Ein kleiner Hintergrund hierzu: Immer wenn ich diesen Punkt mit Kunden bespreche, bekomme ich (wie auch bei Gesprächen über Microsoft-Lizenzierung 😉 ) oftmals zu hören „das kann doch gar nicht sein“, „das müssen die doch ändern“ oder „das können die sich doch gar nicht erlauben“.
Doch, dass können die! Und warum? Ganz einfach: Weil keiner der großen Anbieter für Android-Telefone sein Geld mit Android verdient! Es sind Hardware-Anbieter und die verdienen ihr Geld damit Hardware (also das Telefon selbst) zu verkaufen! Aus deren Sicht ist das „Geschäft“ gegessen, wenn das Telefon über den Tresen gegangen ist…
Das ist bei Apple und (perspektivisch) Microsoft vollkommen anders: In diesen Fällen haben wir es mit Anbietern zu tun, die zwar Hardware verkaufen, sich aber in den letzten Jahren immer mehr zu „Service-Providern“ entwickelt haben. Apple verdient massig Geld mit iTunes und dem AppStore, Microsoft mit XBox und dem Windows-Store (naja, perspektivisch). Beide haben ein gewaltiges Interesse daran, dass alle verkauften Geräte lange aktuell, sicher und funktional sind, um eben möglichst lange die hoch-lukrativen, bereitgestellten Dienste (Medien, Spiele, Apps, etc. ) nutzen zu können.

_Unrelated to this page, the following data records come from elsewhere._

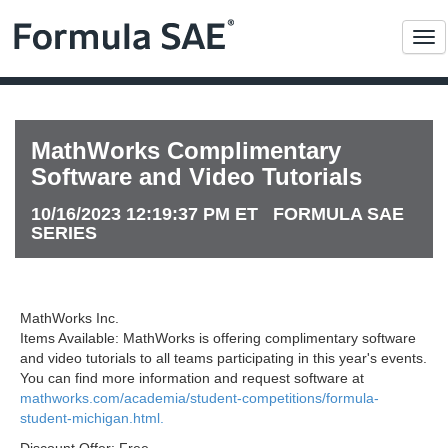
Me
MathWorks Complimentary
Software and Video Tutorials
10/16/2023 12:19:37 PM ET FORMULA SAE
SERIES
MathWorks Inc.
Items Available: MathWorks is offering complimentary software
and video tutorials to all teams participating in this year's events.
You can find more information and request software at
mathworks.com/academia/student-competitions/formula-
student-michigan.html.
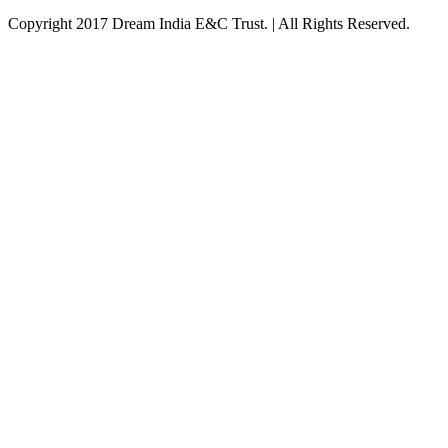
Copyright 2017 Dream India E&C Trust. | All Rights Reserved.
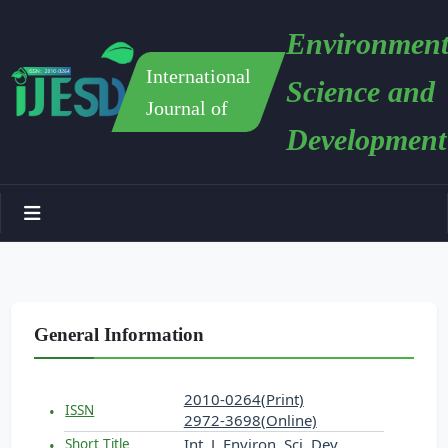
Environment
International
Science and
Journal of
Development
General Information
2010-0264(Print)
ISSN
2972-3698(Online)
Int. J. Environ. Sci. Dev.
Short Title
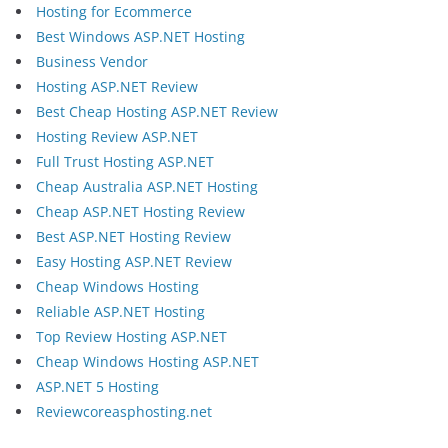
Hosting for Ecommerce
Best Windows ASP.NET Hosting
Business Vendor
Hosting ASP.NET Review
Best Cheap Hosting ASP.NET Review
Hosting Review ASP.NET
Full Trust Hosting ASP.NET
Cheap Australia ASP.NET Hosting
Cheap ASP.NET Hosting Review
Best ASP.NET Hosting Review
Easy Hosting ASP.NET Review
Cheap Windows Hosting
Reliable ASP.NET Hosting
Top Review Hosting ASP.NET
Cheap Windows Hosting ASP.NET
ASP.NET 5 Hosting
Reviewcoreasphosting.net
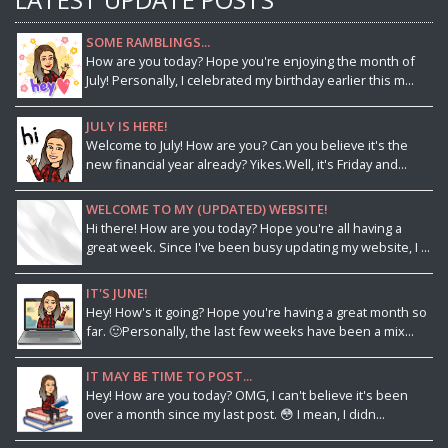
SOME RAMBLINGS...
How are you today? Hope you're enjoying the month of
July! Personally, I celebrated my birthday earlier this m...
JULY IS HERE!
Welcome to July! How are you? Can you believe it's the
new financial year already? Yikes.Well, it's Friday and...
WELCOME TO MY (UPDATED) WEBSITE!
Hi there! How are you today? Hope you're all having a
great week. Since I've been busy updating my website, I ...
IT'S JUNE!
Hey! How's it going? Hope you're having a great month so
far. 🙂Personally, the last few weeks have been a mix...
IT MAY BE TIME TO POST...
Hey! How are you today? OMG, I can't believe it's been
over a month since my last post. 😳 I mean, I didn...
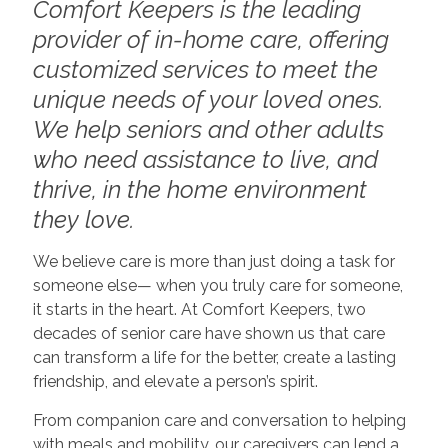
Comfort Keepers is the leading
provider of in-home care, offering
customized services to meet the
unique needs of your loved ones.
We help seniors and other adults
who need assistance to live, and
thrive, in the home environment
they love.
We believe care is more than just doing a task for
someone else— when you truly care for someone,
it starts in the heart. At Comfort Keepers, two
decades of senior care have shown us that care
can transform a life for the better, create a lasting
friendship, and elevate a person’s spirit.
From companion care and conversation to helping
with meals and mobility, our caregivers can lend a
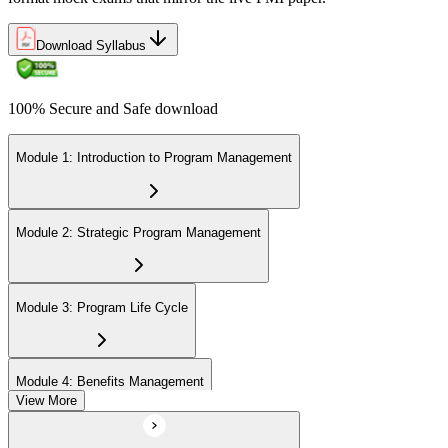
Download Syllabus
100% Secure and Safe download
Module 1: Introduction to Program Management
Module 2: Strategic Program Management
Module 3: Program Life Cycle
Module 4: Benefits Management
View More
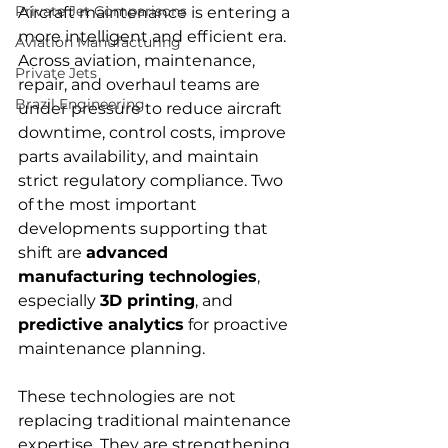
Private Jet Comparisons
Aircraft maintenance is entering a 
more intelligent and efficient era. 
Aviation Manufacturing
Across aviation, maintenance, 
Private Jets
repair, and overhaul teams are 
Brazil Engineering
under pressure to reduce aircraft 
downtime, control costs, improve 
parts availability, and maintain 
strict regulatory compliance. Two 
of the most important 
developments supporting that 
shift are 
advanced 
manufacturing technologies
, 
especially 
3D printing
, and 
predictive analytics
 for proactive 
maintenance planning.
These technologies are not 
replacing traditional maintenance 
expertise. They are strengthening 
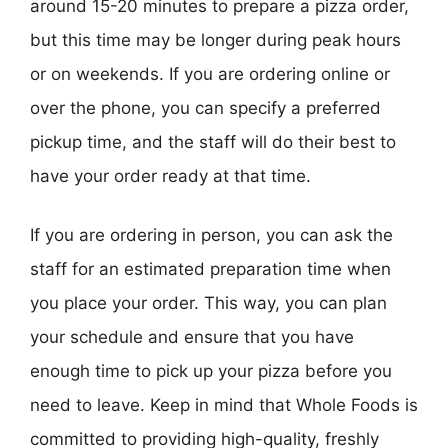
around 15-20 minutes to prepare a pizza order,
but this time may be longer during peak hours
or on weekends. If you are ordering online or
over the phone, you can specify a preferred
pickup time, and the staff will do their best to
have your order ready at that time.
If you are ordering in person, you can ask the
staff for an estimated preparation time when
you place your order. This way, you can plan
your schedule and ensure that you have
enough time to pick up your pizza before you
need to leave. Keep in mind that Whole Foods is
committed to providing high-quality, freshly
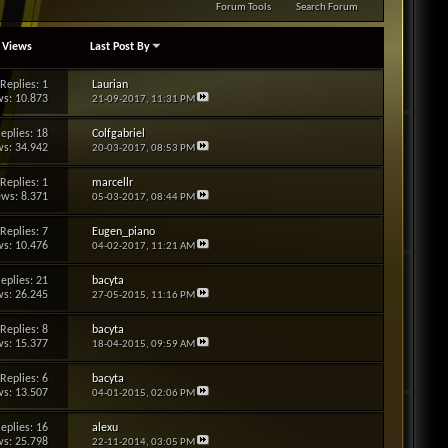
Forum Tools
Search Forum
/
Views
Last Post By
Replies: 1
Laurian
s: 10.873
21-09-2017,
11:31 PM
eplies: 18
Colfgabriel
s: 34.942
20-03-2017,
08:53 PM
Replies: 1
marcellr
ews: 8.371
05-03-2017,
08:44 PM
Replies: 7
Eugen_piano
s: 10.476
04-02-2017,
11:21 AM
eplies: 21
bacyta
s: 26.245
27-05-2015,
11:16 PM
Replies: 8
bacyta
s: 15.377
18-04-2015,
09:59 AM
Replies: 6
bacyta
s: 13.507
04-01-2015,
02:06 PM
eplies: 16
alexu
s: 25.798
22-11-2014,
03:05 PM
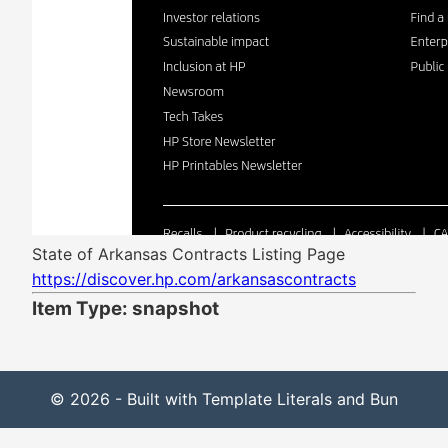
State of Arkansas Contracts Listing Page
https://discover.hp.com/arkansascontracts
Item Type: snapshot
© 2026 - Built with Template Literals and Bun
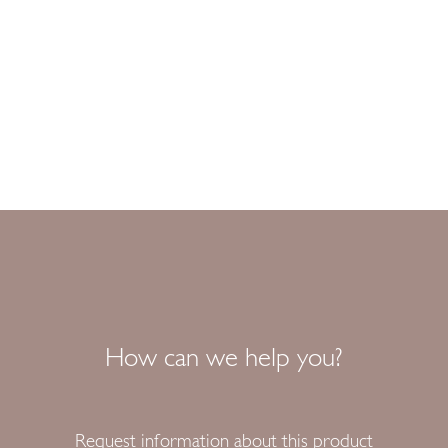
How can we help you?
Request information about this product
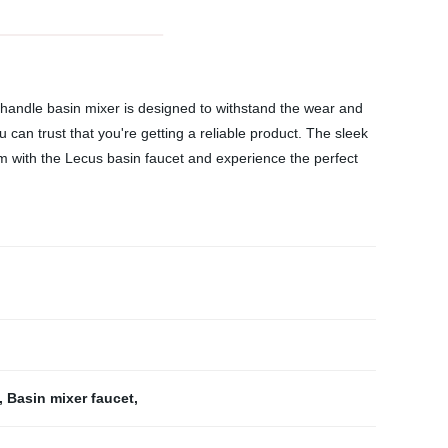
e handle basin mixer is designed to withstand the wear and
 can trust that you're getting a reliable product. The sleek
m with the Lecus basin faucet and experience the perfect
,
Basin mixer faucet
,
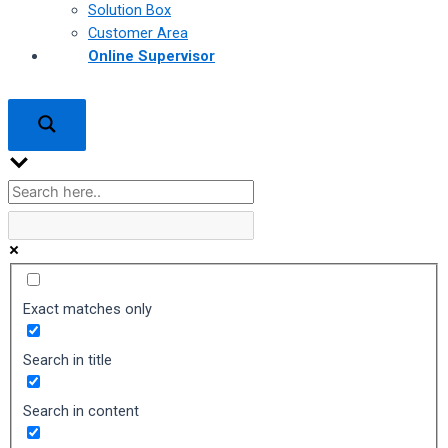
Solution Box
Customer Area
Online Supervisor
Exact matches only
Search in title
Search in content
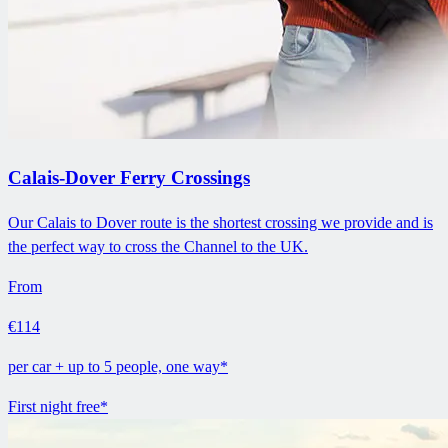
Calais-Dover Ferry Crossings
Our Calais to Dover route is the shortest crossing we provide and is
the perfect way to cross the Channel to the UK.
From
€114
per car + up to 5 people, one way*
First night free*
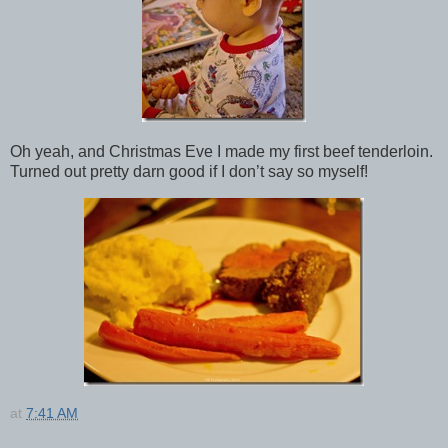
Oh yeah, and Christmas Eve I made my first beef tenderloin.
Turned out pretty darn good if I don’t say so myself!
at
7:41 AM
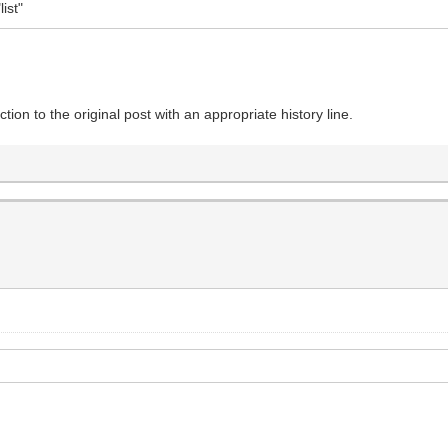
ist"
tion to the original post with an appropriate history line.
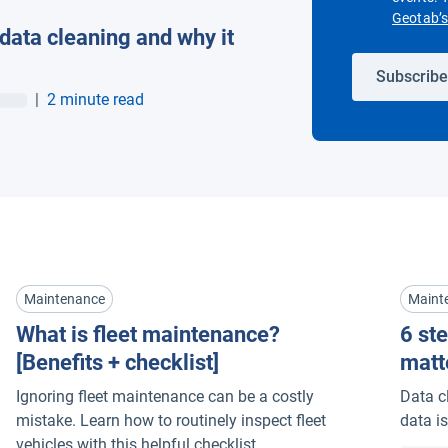
Geotab’s 
 data cleaning and why it
Subscribe
|
2 minute read
Maintenance
Maint
What is fleet maintenance?
6 ste
[Benefits + checklist]
matt
Ignoring fleet maintenance can be a costly
Data c
mistake. Learn how to routinely inspect fleet
data is
vehicles with this helpful checklist.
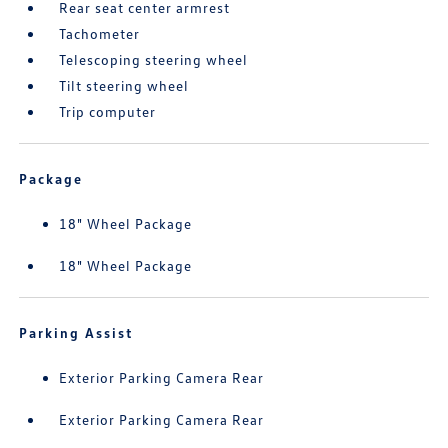
Rear seat center armrest
Tachometer
Telescoping steering wheel
Tilt steering wheel
Trip computer
Package
18" Wheel Package
18" Wheel Package
Parking Assist
Exterior Parking Camera Rear
Exterior Parking Camera Rear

Das ist ein vollkommen anderes Modell als beispielsweise bei Samsung oder HTC… interessant würde es werden, wenn Google mit eigenen Geräten in dieses Spiel einsteigen würde…
Insofern sollten immer auch die „weit entfernten“ Geschäftsmodelle der Hersteller in diese Überlegungen einbezogen werden – auch zum Beispiel in Hinblick auf den großen Trend „Cloud“, da sich dieser in Wirklichkeit nicht von „Mobility“ trennen lässt – und umgekehrt.
Man merkt: EMM ist ein hochkomplexes Thema!
Was der Benutzer möchte
…nur nicht aus Sicht des Benutzers: Der möchte einfach, „dass es geht“ und zwar genauso, wie er es sich vorstellt bzw. das Marketing der Hersteller es ihm suggeriert.
Insofern sieht man hier schon einen potentiell großen Konflikt: Das Unternehmen braucht Standards, Sicherheit und einen Plan – der Benutzer möchte die Möglichkeit, sich jederzeit über alles hinwegsetzen zu können.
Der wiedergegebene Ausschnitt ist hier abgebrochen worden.